→ INFORMATION GIVEN:
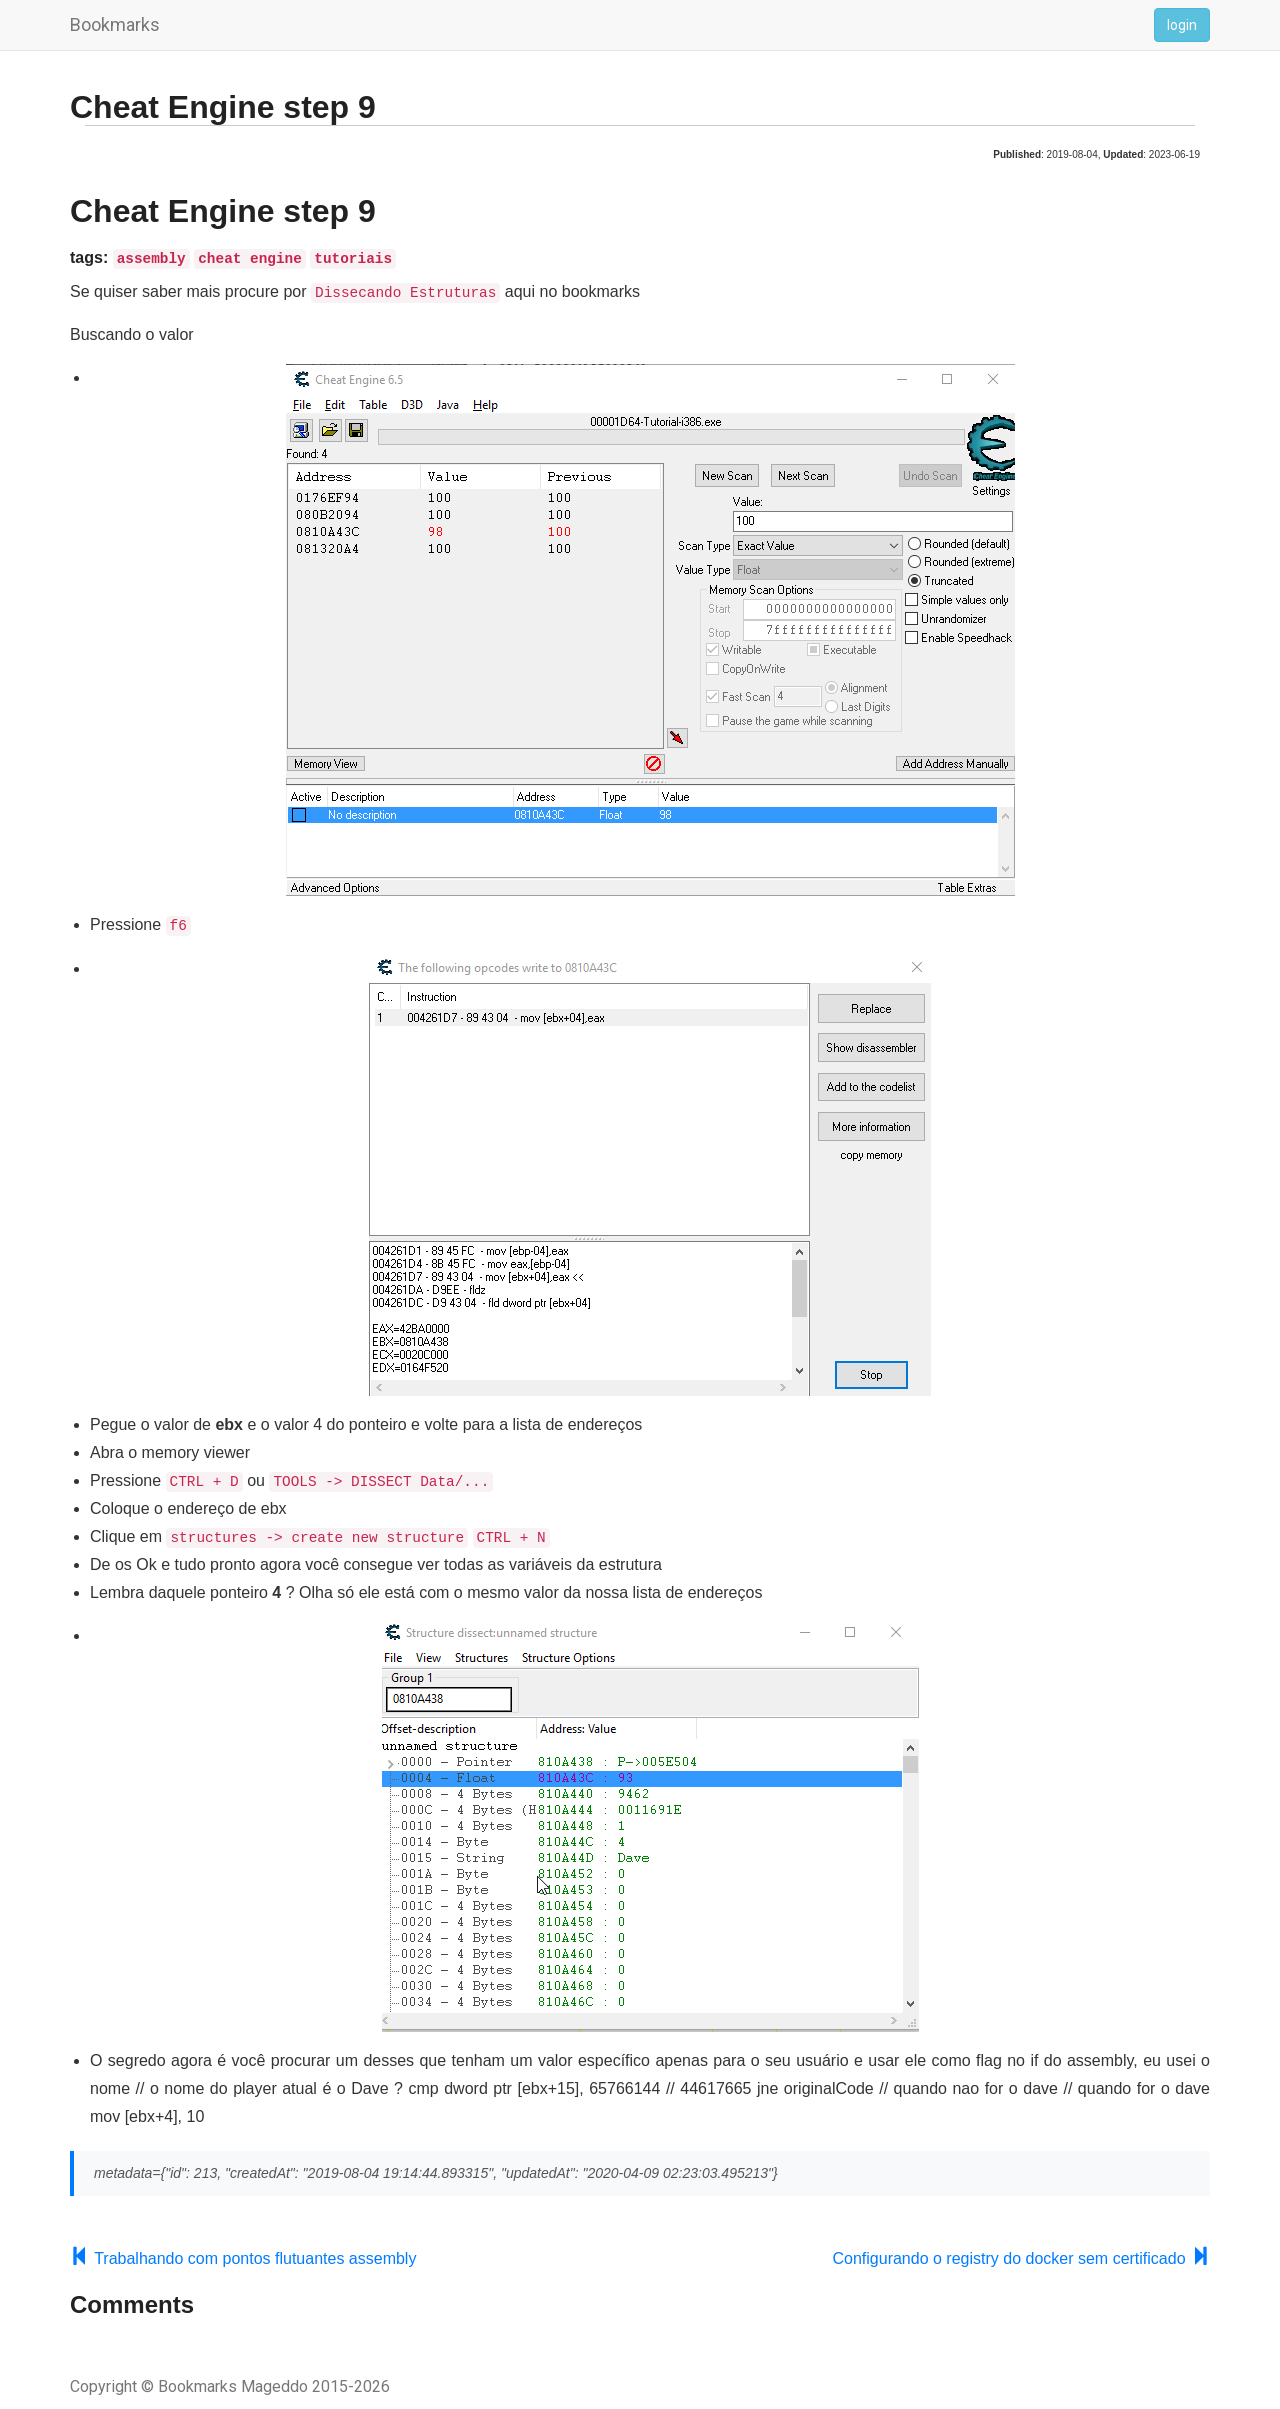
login (1182, 25)
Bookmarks (115, 24)
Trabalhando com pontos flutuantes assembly (243, 2256)
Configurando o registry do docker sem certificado (1021, 2256)
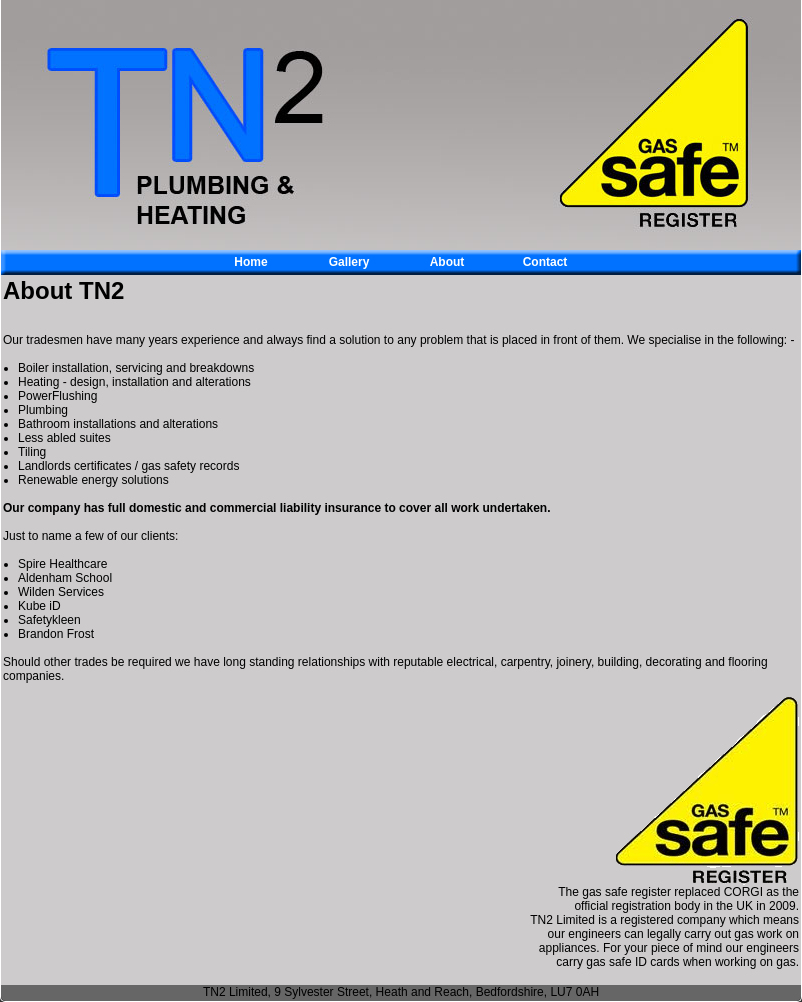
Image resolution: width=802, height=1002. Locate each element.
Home (250, 262)
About (447, 262)
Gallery (349, 262)
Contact (545, 262)
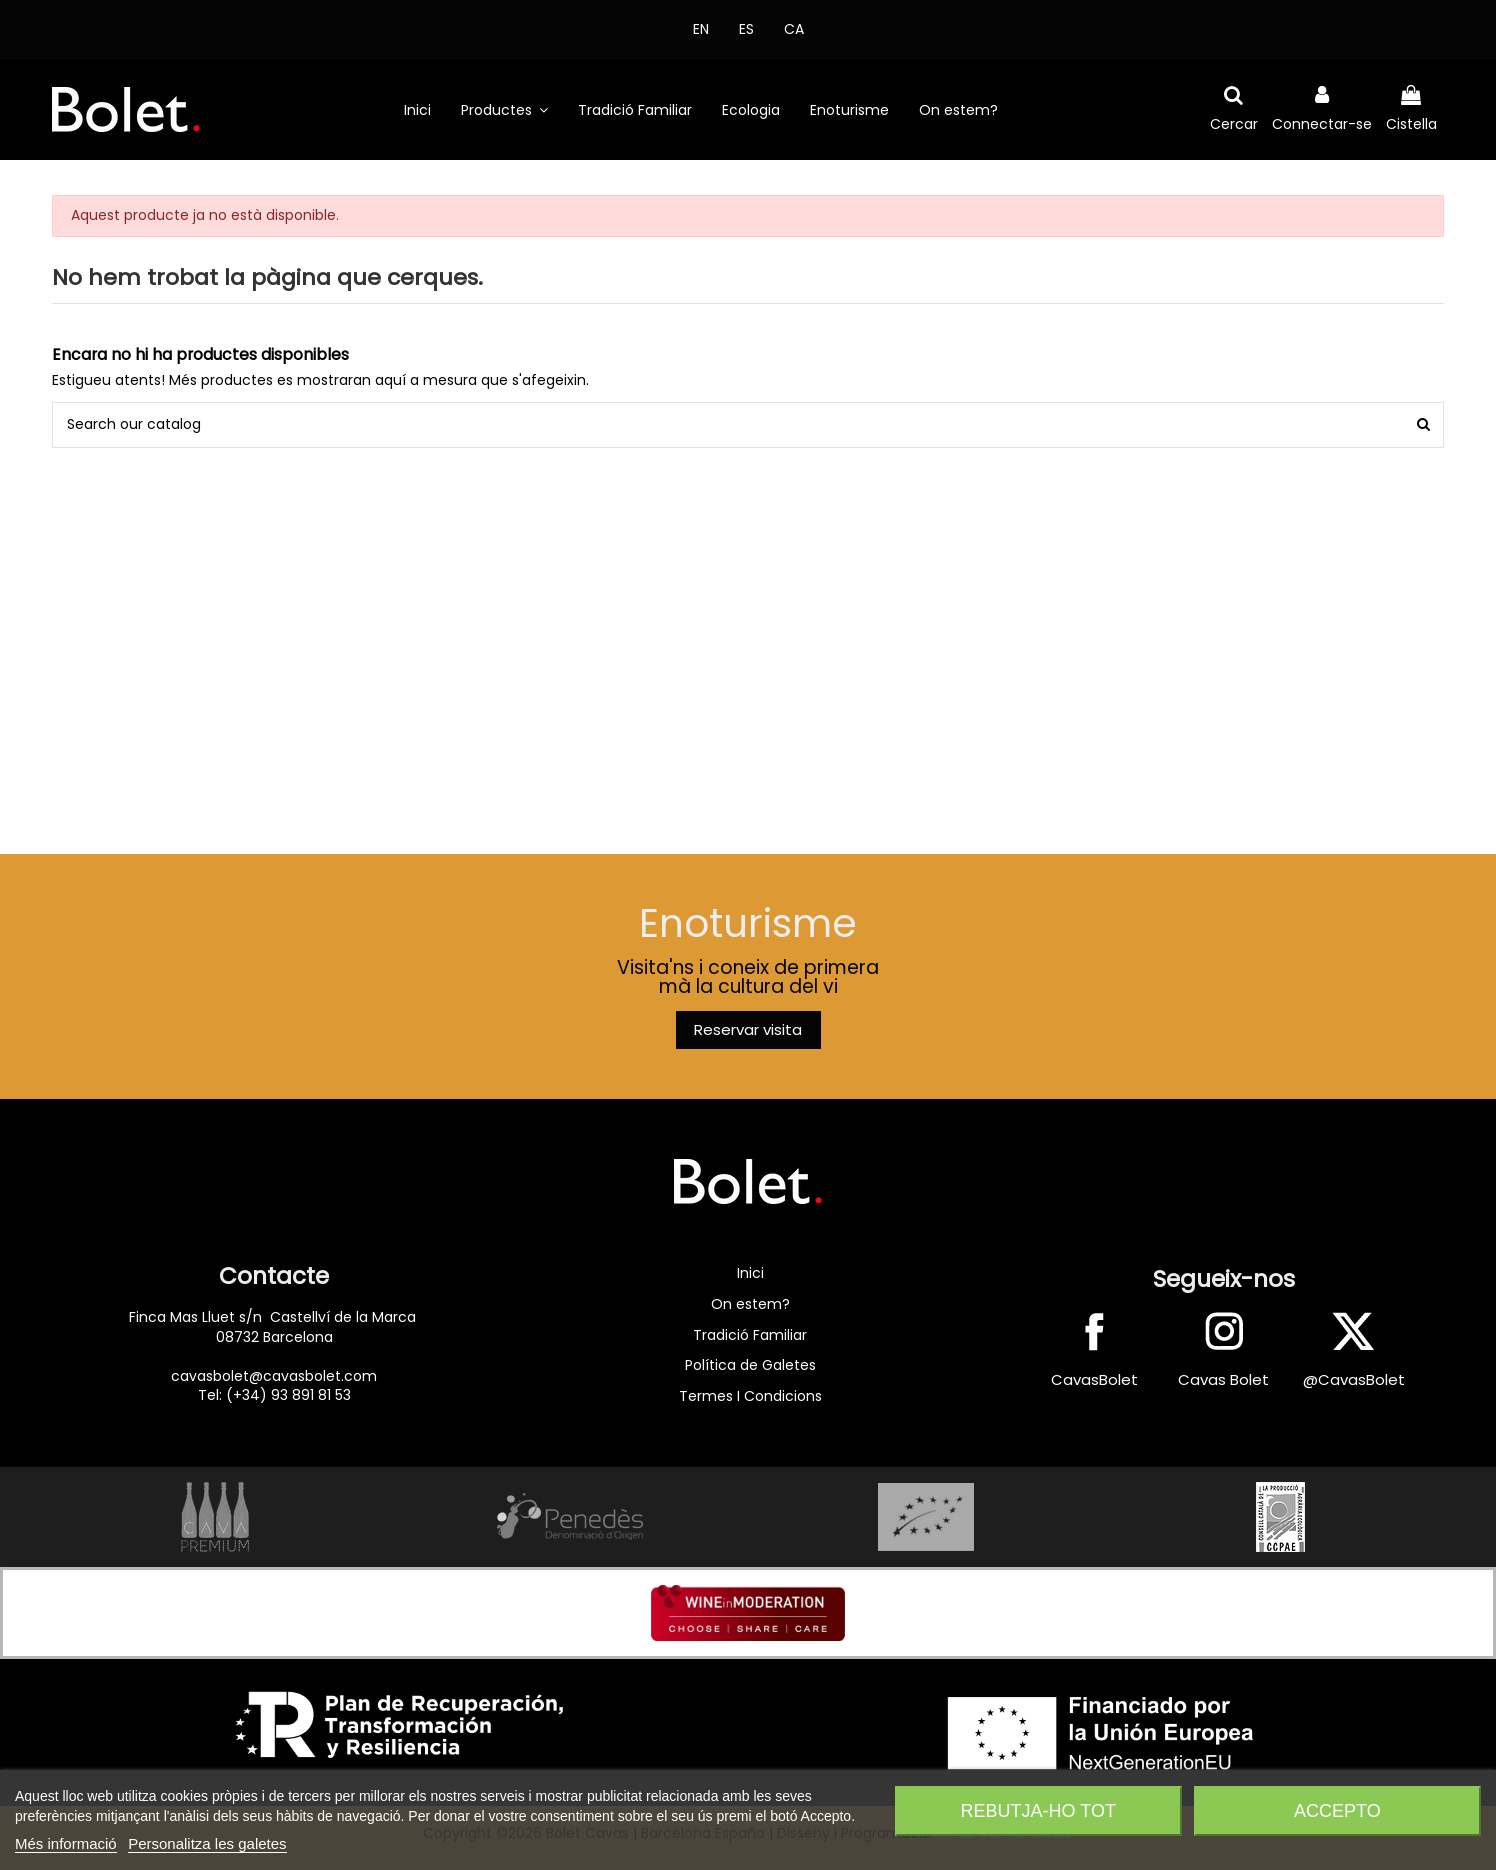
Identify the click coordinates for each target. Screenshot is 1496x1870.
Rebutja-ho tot (1038, 1811)
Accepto (1337, 1811)
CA (794, 29)
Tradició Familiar (750, 1335)
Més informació (66, 1843)
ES (746, 29)
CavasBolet (1094, 1379)
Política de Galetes (750, 1365)
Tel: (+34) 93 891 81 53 (274, 1395)
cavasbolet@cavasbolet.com (274, 1376)
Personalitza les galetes (207, 1843)
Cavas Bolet (1223, 1379)
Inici (750, 1273)
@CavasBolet (1354, 1379)
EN (701, 29)
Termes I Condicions (750, 1396)
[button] (504, 110)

→ TASK:
For every line of the data above that contains "each", copy that line.

→ ANSWER FOR THIS EXERCISE:
Image resolution: width=802, height=1002. Locate each element.
Identify the click coordinates for each target. Screenshot is 1496x1870.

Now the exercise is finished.